● Task directions: Give the data below again exactly as it stands. Omit the pictures.

● Material provided:
^^^^^^^^^^^^^^^^
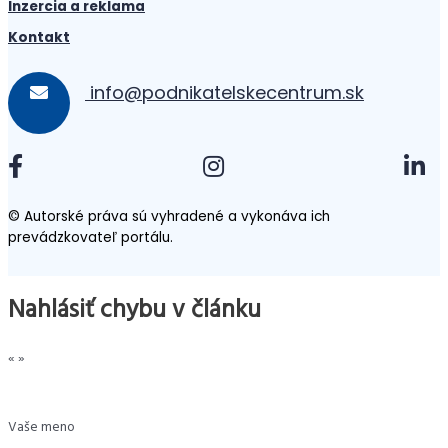
Inzercia a reklama
Kontakt
info@podnikatelskecentrum.sk
© Autorské práva sú vyhradené a vykonáva ich
prevádzkovateľ portálu.
Nahlásiť chybu v článku
«
»
Vaše meno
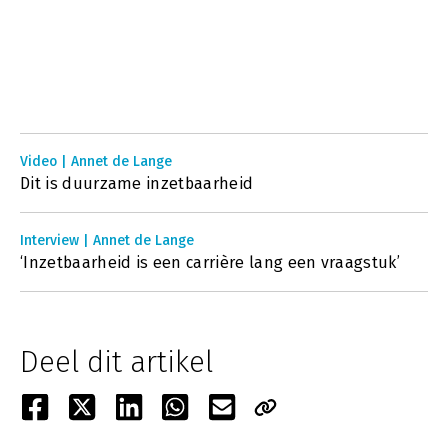
Video | Annet de Lange
Dit is duurzame inzetbaarheid
Interview | Annet de Lange
‘Inzetbaarheid is een carrière lang een vraagstuk’
Deel dit artikel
^^^^^^^^^^^^^^^^
● Task output:
Inzercia a reklama
Kontakt
info@podnikatelskecentrum.sk
© Autorské práva sú vyhradené a vykonáva ich
prevádzkovateľ portálu.
Nahlásiť chybu v článku
«
»
Vaše meno
Video | Annet de Lange
Dit is duurzame inzetbaarheid
Interview | Annet de Lange
‘Inzetbaarheid is een carrière lang een vraagstuk’
Deel dit artikel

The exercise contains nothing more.